Reproduce the records word for word, apart from the images they contain.

[Source information Boundary: Start]

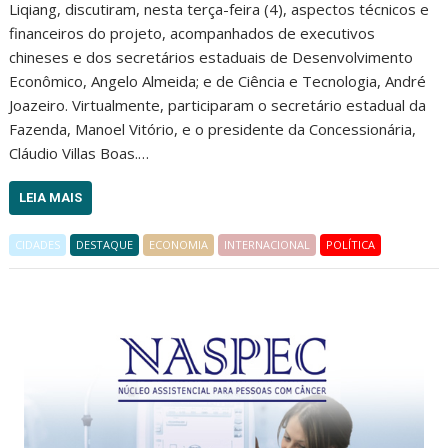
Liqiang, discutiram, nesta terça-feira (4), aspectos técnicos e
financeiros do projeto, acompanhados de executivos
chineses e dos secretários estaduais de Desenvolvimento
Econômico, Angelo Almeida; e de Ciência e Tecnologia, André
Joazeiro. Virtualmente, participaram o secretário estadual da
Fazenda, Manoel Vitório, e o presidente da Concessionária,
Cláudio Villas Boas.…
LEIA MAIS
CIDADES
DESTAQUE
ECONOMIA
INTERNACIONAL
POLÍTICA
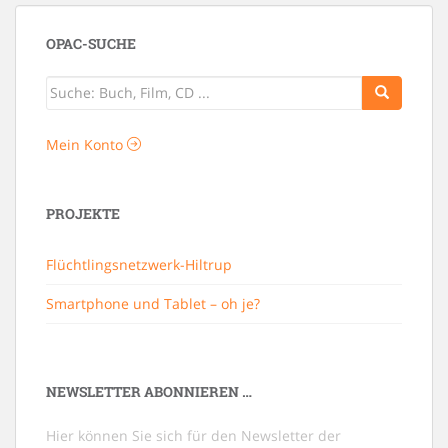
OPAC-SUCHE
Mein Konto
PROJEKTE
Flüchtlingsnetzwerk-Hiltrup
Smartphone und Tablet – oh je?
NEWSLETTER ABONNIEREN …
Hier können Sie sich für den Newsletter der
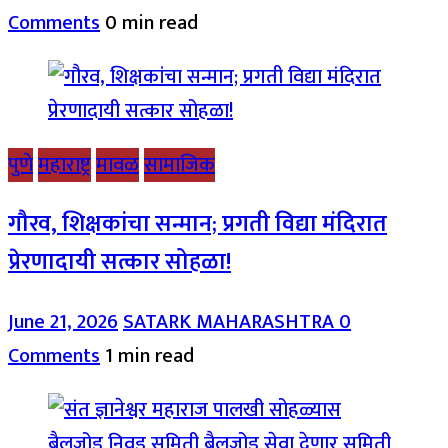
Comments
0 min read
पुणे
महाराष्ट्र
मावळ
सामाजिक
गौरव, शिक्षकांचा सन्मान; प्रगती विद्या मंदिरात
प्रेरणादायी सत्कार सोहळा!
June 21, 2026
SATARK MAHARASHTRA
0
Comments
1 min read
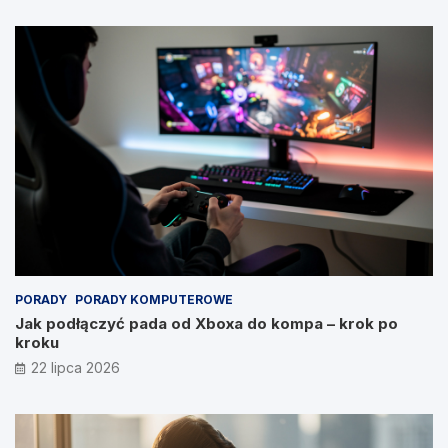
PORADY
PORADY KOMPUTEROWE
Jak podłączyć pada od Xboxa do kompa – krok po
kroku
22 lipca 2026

[Source information Boundary: End]

■ **Response to this task**:
Liqiang, discutiram, nesta terça-feira (4), aspectos técnicos e
financeiros do projeto, acompanhados de executivos
chineses e dos secretários estaduais de Desenvolvimento
Econômico, Angelo Almeida; e de Ciência e Tecnologia, André
Joazeiro. Virtualmente, participaram o secretário estadual da
Fazenda, Manoel Vitório, e o presidente da Concessionária,
Cláudio Villas Boas.…
LEIA MAIS
CIDADES
DESTAQUE
ECONOMIA
INTERNACIONAL
POLÍTICA
OPAC-SUCHE
Mein Konto
PROJEKTE
Flüchtlingsnetzwerk-Hiltrup
Smartphone und Tablet – oh je?
NEWSLETTER ABONNIEREN …
Hier können Sie sich für den Newsletter der
Comments
0 min read
पुणे
महाराष्ट्र
मावळ
सामाजिक
गौरव, शिक्षकांचा सन्मान; प्रगती विद्या मंदिरात
प्रेरणादायी सत्कार सोहळा!
June 21, 2026
SATARK MAHARASHTRA
0
Comments
1 min read
PORADY
PORADY KOMPUTEROWE
Jak podłączyć pada od Xboxa do kompa – krok po
kroku
22 lipca 2026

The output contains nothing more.